Además de esta coalición hay otras bandas que contribuyen a agravar la crisis de seguridad, entre ellas, Baz Pilat (Base o Cuartel), que tiene su centro de operaciones en la región de Martissant, una zona estratégica que conecta Puerto Príncipe con el sur del país.
Su líder, Ezéchiel Alexandre “Ze”, fue arrestado en junio de 2022, pero esto no impidió a la banda continuar con sus actividades delictivas y ejercer un relevante control sobre las rutas de transporte, donde imponen peajes ilegales y extorsionan a los conductores. Sus acciones han bloqueado el suministro de alimentos y bienes básicos a amplias regiones.

Chen Mechan (Perros Malos) es otra de las bandas más temidas y violentas, que opera en el distrito de Bel Air, uno de los más conflictivos de la capital. Se dedica principalmente a secuestros, extorsión y ataques armados. Ha sido responsable de algunos de los incidentes más violentos del último año, incluyendo incendios de viviendas.

El Hospital General de nuevo blanco de ataques

Apenas el martes pasado la coalición de bandas Viv Ansanm (Vivir Juntos) atacó el Hospital General de Puerto Príncipe, cuando iba a ser reinaugurado, y dejó un saldo de dos periodistas y un policía asesinados.

Johnson “Izo” André, considerado el líder más poderoso de las pandillas en Haití y quien forma parte de la mencionada alianza criminal, publicó después un video atribuyéndose el atentado bajo el argumento de que no habían autorizado al Gobierno la reapertura del centro hospitalario.

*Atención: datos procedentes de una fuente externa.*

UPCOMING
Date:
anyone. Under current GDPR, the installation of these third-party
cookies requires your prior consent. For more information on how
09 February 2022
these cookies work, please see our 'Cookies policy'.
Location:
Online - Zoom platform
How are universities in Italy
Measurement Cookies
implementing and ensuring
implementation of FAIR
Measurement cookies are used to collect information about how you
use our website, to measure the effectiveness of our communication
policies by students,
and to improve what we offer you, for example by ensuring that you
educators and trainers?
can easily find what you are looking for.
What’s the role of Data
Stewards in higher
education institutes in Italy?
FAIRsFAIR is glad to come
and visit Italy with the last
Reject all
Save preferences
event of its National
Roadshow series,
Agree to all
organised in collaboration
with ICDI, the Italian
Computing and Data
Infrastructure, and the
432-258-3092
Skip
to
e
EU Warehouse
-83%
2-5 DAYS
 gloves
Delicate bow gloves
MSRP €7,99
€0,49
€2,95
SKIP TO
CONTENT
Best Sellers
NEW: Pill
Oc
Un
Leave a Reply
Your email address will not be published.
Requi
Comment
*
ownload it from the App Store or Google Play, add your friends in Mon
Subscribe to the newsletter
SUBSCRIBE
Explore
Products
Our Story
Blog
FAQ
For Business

Tal es el dominio que han obtenido.

“Algunos fueron alcanzados en el pecho. Algunos de los periodistas tenían parte del rostro destruido, algunos recibieron disparos en la boca o en la cabeza”, declaró el fotógrafo Jean Fregens Regala, citado por la agencia AP.

Pese a que se trataba de un acto oficial, al mismo no asistió el ministro de Salud y la policía solo atendió los desesperados llamados después de dos horas, usando una escalera para ingresar al hospital por un muro, pues las pandillas controlan la mayoría de las calles.

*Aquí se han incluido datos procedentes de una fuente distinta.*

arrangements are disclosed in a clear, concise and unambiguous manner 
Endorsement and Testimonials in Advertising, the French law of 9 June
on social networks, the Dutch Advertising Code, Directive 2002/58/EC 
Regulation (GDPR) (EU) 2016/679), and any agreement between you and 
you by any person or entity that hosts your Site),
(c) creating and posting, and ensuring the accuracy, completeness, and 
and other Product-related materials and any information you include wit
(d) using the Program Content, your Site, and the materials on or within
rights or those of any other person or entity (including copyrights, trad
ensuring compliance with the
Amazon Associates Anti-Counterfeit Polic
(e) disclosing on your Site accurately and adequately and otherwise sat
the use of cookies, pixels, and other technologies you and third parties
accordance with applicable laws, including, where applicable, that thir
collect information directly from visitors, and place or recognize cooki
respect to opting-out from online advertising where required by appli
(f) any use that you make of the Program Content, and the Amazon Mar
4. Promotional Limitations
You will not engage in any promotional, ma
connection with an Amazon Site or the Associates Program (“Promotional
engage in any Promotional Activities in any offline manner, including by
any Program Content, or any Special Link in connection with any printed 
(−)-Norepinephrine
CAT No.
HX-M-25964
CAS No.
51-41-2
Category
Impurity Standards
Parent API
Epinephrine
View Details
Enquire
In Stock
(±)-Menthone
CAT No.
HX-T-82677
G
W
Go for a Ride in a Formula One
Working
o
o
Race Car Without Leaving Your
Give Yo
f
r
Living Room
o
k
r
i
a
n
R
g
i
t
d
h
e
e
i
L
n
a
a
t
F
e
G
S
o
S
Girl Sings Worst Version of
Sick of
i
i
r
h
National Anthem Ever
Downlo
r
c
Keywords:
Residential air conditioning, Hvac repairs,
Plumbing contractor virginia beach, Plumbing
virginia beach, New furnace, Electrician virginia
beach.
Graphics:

“Cuando contactamos con una unidad policial, la policía nos dijo que no estaban al tanto del evento, de la reapertura del hospital”, añadió Regala, quien pese a los ruegos de su familia, dado que ya en 2023 otros dos periodistas también fueron asesinados por las pandillas, dijo que no abandonará el periodismo, pues “el trabajo debe continuar, para asegurar que la población esté informada”.

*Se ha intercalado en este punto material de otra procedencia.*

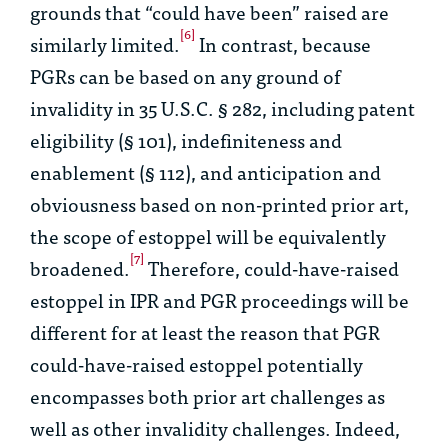
grounds that “could have been” raised are
[6]
similarly limited.
In contrast, because
PGRs can be based on any ground of
invalidity in 35 U.S.C. § 282, including patent
eligibility (§ 101), indefiniteness and
enablement (§ 112), and anticipation and
obviousness based on non-printed prior art,
the scope of estoppel will be equivalently
[7]
broadened.
Therefore, could-have-raised
estoppel in IPR and PGR proceedings will be
different for at least the reason that PGR
could-have-raised estoppel potentially
encompasses both prior art challenges as
well as other invalidity challenges. Indeed,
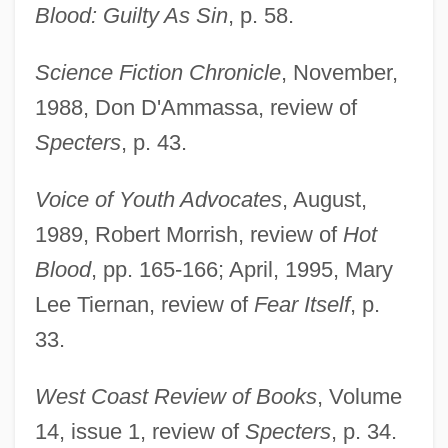
Blood: Guilty As Sin
, p. 58.
Science Fiction Chronicle
, November,
1988, Don D'Ammassa, review of
Specters
, p. 43.
Voice of Youth Advocates
, August,
1989, Robert Morrish, review of
Hot
Gelb, Ignace Jay
Blood
, pp. 165-166; April, 1995, Mary
Lee Tiernan, review of
Fear Itself
, p.
Gelb, Arthur
33.
Gelato
Gelation
West Coast Review of Books
, Volume
Gelatinous Lichen
14, issue 1, review of
Specters
, p. 34.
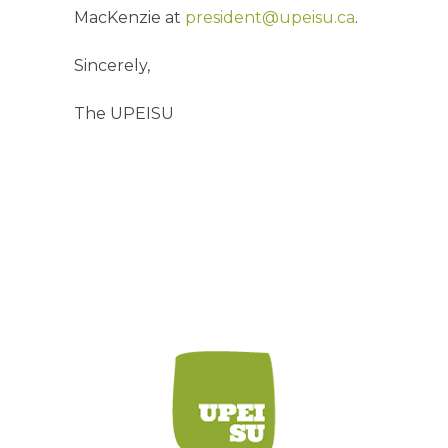
MacKenzie at
president@upeisu.ca
.
Sincerely,
The UPEISU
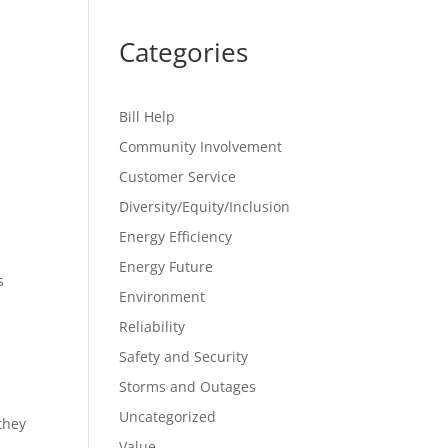
Categories
Bill Help
Community Involvement
Customer Service
Diversity/Equity/Inclusion
Energy Efficiency
Energy Future
s
Environment
Reliability
Safety and Security
Storms and Outages
Uncategorized
they
Value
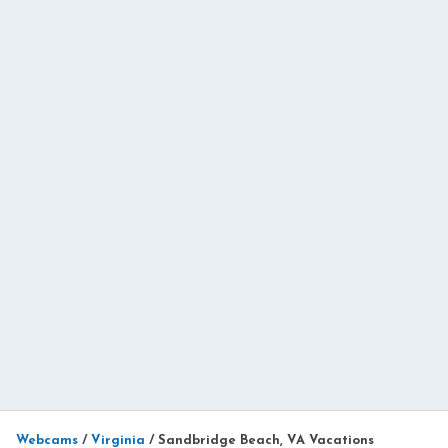
Webcams
/
Virginia
/
Sandbridge Beach, VA Vacations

El tiroteado Hospital General.

El imperio de las bandas y el mundo que no mira

El sociólogo venezolano y articulista en Actualidad RT, Ociel Alí López, en un análisis publicado el 9 de octubre pasado, apuntaba que el lunes 7 había tomado posesión el nuevo presidente, Leslie Voltaire, a escasos días de la matanza de 70 personas ocurrida en el departamento de Artibonito tres días antes.

Tras comentar que “la Misión Multinacional de Apoyo a la Seguridad (Mmas), que cuenta con el apoyo del Consejo de Seguridad de la ONU, hasta ahora solo ha sido asunto de Kenia, que ha aportado unos 400 militares para hacer frente al caos violento”, sentenció: “Pero la verdad es que el mundo se olvida de Haití”.

Más adelante, lamentó que “Haití no se haya convertido en una preocupación internacional por parte de los organismos multilaterales o al menos en una noticia recurrente de los medios de comunicación internacional. No hay campañas para concientizar lo que allí sucede. En las redes solo salen burlas y fake news sobre los haitianos y sus prácticas religiosas. Varias ONG confiesan que la ayuda internacional es ridícula en relación al grave problema existente. No parece que hubiera la posibilidad real de confrontar estas bandas y no hay ayuda internacional lo suficientemente relevante”.